日本通信グループのオペレーションには4つの機能がある。プロセッシング(受注・請求処理)、プロビジョニング(SIMカードの発行・管理)、ロジスティクス(出荷)、アクティベーションセンター(SIMカードのアクティベーション、状態変更)の4つである。当社のビジネスに合わせて、この一連のオペレーションを構築していくこと、これが4つのファンクション全体の課題である。

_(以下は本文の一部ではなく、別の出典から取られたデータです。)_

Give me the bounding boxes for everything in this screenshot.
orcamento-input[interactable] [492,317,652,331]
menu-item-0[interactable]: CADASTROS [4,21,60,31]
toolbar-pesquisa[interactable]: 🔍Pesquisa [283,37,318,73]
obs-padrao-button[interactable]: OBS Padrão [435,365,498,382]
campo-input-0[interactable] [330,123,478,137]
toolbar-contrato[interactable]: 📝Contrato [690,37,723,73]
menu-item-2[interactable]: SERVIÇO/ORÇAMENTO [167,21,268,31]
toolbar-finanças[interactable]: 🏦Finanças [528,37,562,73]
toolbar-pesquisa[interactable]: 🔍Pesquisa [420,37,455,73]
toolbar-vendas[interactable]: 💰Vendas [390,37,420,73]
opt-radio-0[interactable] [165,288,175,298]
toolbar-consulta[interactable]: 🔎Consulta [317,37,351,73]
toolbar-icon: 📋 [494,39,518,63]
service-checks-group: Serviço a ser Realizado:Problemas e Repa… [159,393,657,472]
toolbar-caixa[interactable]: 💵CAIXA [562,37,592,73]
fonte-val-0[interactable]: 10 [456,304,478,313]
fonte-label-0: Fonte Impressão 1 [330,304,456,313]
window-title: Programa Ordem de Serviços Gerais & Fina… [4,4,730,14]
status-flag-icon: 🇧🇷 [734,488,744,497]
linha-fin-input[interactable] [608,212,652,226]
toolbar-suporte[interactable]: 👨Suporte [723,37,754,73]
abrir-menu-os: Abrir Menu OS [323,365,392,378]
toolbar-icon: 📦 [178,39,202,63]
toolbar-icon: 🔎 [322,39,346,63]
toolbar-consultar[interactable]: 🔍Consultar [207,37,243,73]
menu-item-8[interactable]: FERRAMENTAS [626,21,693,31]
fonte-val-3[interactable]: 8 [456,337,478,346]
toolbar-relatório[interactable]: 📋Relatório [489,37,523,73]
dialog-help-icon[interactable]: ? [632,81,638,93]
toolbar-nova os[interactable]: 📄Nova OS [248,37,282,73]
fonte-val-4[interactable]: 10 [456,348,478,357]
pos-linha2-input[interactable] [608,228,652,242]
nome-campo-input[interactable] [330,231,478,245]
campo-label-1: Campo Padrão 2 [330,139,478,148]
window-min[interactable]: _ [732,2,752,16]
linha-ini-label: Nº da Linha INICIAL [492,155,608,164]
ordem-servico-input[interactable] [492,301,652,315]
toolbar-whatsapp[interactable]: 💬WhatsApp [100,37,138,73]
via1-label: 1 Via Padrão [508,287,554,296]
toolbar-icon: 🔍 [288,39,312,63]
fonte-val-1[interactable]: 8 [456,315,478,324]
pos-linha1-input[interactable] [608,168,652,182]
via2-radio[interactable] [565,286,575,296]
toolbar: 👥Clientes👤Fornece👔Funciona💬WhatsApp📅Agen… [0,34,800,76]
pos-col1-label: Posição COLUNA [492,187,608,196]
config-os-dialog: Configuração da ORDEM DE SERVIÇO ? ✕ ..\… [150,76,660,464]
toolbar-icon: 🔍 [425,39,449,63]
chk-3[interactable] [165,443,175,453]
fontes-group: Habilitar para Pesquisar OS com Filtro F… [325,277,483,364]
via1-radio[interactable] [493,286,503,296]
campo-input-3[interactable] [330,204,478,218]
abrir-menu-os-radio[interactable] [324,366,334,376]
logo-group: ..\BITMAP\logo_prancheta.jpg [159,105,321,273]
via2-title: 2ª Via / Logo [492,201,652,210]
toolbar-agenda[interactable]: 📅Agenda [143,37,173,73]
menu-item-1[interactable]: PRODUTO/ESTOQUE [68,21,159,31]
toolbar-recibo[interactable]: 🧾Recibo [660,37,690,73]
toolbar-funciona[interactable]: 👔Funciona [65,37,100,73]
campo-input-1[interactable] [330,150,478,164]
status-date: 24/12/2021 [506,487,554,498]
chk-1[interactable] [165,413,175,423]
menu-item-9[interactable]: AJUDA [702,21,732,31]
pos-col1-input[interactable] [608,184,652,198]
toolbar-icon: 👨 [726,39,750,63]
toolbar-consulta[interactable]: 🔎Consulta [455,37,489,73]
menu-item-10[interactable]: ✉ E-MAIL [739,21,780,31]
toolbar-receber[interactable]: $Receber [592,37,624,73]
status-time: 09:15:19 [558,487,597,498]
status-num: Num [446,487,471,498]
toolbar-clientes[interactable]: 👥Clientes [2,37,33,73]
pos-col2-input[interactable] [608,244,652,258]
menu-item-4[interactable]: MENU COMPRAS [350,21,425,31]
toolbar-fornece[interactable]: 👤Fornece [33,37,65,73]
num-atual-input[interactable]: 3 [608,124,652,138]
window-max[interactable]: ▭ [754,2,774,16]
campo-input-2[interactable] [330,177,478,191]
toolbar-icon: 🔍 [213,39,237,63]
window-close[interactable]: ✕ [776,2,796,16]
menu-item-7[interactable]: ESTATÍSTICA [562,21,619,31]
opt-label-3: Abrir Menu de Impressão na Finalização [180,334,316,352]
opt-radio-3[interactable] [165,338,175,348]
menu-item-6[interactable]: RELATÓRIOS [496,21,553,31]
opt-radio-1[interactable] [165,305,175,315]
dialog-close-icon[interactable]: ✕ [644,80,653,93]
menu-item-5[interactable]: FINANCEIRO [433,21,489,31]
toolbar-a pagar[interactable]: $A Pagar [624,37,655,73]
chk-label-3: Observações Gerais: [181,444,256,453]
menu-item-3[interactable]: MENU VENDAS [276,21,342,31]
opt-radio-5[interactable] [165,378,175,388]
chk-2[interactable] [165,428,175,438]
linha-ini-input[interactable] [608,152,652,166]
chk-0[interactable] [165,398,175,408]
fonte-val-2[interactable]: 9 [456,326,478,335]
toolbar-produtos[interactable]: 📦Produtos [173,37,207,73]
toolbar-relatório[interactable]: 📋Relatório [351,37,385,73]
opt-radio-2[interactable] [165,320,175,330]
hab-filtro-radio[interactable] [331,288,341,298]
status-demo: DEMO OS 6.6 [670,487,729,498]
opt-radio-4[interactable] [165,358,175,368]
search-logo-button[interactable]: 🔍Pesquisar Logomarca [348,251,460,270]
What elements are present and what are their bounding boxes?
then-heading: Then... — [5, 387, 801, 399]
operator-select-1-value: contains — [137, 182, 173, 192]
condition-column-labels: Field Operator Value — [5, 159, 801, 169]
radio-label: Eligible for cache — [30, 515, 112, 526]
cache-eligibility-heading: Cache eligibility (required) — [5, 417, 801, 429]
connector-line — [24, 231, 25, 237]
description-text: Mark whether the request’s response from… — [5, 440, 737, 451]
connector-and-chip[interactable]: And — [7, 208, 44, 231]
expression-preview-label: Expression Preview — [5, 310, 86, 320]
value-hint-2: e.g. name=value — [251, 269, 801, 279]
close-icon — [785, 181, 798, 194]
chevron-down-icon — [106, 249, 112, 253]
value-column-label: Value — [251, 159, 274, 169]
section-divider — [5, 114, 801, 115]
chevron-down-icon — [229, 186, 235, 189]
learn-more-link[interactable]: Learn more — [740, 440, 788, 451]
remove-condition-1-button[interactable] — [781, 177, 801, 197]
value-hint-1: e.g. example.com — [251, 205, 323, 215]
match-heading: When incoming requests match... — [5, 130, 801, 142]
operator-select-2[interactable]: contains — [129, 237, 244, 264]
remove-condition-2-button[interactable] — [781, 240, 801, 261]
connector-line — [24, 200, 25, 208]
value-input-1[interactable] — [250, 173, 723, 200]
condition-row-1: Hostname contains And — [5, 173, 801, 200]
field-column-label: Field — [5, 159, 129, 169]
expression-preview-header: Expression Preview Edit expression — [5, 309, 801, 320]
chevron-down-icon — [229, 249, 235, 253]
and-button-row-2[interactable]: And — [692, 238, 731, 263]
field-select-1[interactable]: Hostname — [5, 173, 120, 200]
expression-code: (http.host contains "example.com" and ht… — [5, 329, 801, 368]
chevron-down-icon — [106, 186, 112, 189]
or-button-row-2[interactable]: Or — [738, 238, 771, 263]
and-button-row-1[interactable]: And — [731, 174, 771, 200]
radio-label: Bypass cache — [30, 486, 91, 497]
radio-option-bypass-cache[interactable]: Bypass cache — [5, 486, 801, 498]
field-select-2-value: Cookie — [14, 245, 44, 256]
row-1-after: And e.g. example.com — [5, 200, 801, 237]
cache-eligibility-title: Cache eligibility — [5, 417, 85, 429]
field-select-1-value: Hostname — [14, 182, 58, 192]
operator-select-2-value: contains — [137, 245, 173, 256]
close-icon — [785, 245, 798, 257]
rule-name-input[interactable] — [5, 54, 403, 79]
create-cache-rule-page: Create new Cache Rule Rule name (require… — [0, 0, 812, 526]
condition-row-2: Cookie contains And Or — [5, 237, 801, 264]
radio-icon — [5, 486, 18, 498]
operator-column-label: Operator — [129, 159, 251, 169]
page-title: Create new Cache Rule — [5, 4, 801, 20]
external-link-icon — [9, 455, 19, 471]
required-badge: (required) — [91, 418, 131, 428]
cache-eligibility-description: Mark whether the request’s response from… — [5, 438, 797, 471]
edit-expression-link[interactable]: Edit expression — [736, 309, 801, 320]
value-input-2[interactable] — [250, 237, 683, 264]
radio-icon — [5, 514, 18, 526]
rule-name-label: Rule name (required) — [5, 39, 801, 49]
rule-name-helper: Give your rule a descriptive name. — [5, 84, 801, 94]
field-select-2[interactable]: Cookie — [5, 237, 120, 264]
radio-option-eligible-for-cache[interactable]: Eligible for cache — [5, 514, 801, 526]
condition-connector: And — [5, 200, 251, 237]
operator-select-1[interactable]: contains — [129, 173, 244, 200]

日本通信では、他の通信事業者が店舗ごとに分散して行っている業務を一箇所で集約化して行っている。集約化によって、スケールメリットを図っていくことを目指しているのだ。

「社内で業務を行うことになって、出荷業務の処理能力は従来の3,4倍になっています。クルーシステムもこれに貢献しました。大幅なコスト削減を実現したことになります。」
早速効果は出ているという。

最後に、コルムの次なる目標をきいてみた。

「ヨーロッパ支社を作りたいと思っています。日本で培ったMVNOビジネスモデルをヨーロッパにもっていって成功させたい。」

「アイルランドは日本のマーケットに比べるととても小さいですが、EU全体はとてもパワフルなマーケットです。どこにいっても、1枚のSIMカードでローミングなしで使えるというのはまだ誰も実現していません。このビジョンに共感して入社したので、実現したいのです。」

コルムはすでに次の場所にいた。いつも一歩先を行くそんな男なのだ。


注:記載内容はすべて執筆当時のものです。